===== Provided entries =====

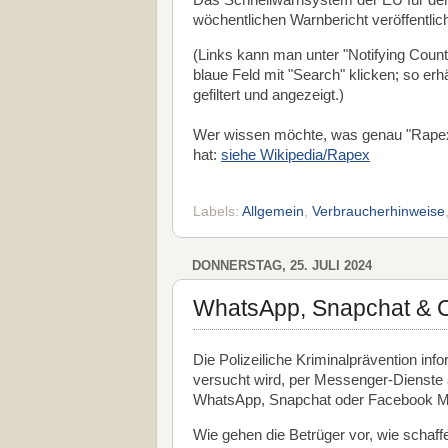
Das Schnellwarnsystem der EU für den
wöchentlichen Warnbericht veröffentlic
(Links kann man unter "Notifying Count
blaue Feld mit "Search" klicken; so er
gefiltert und angezeigt.)
Wer wissen möchte, was genau "Rapex
hat:
siehe Wikipedia/Rapex
Labels:
Allgemein
,
Verbraucherhinweise
DONNERSTAG, 25. JULI 2024
WhatsApp, Snapchat & C
Die Polizeiliche Kriminalprävention i
versucht wird, per Messenger-Dienste 
WhatsApp, Snapchat oder Facebook Me
Wie gehen die Betrüger vor, wie schaff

=====

## Problem description
From the line containing "Wer wissen möchte, was" down to the last line of the records, transcribe every line exactly and add nothing else.

## Task solution
Wer wissen möchte, was genau "Rapex
hat:
siehe Wikipedia/Rapex
Labels:
Allgemein
,
Verbraucherhinweise
DONNERSTAG, 25. JULI 2024
WhatsApp, Snapchat & C
Die Polizeiliche Kriminalprävention i
versucht wird, per Messenger-Dienste 
WhatsApp, Snapchat oder Facebook Me
Wie gehen die Betrüger vor, wie schaff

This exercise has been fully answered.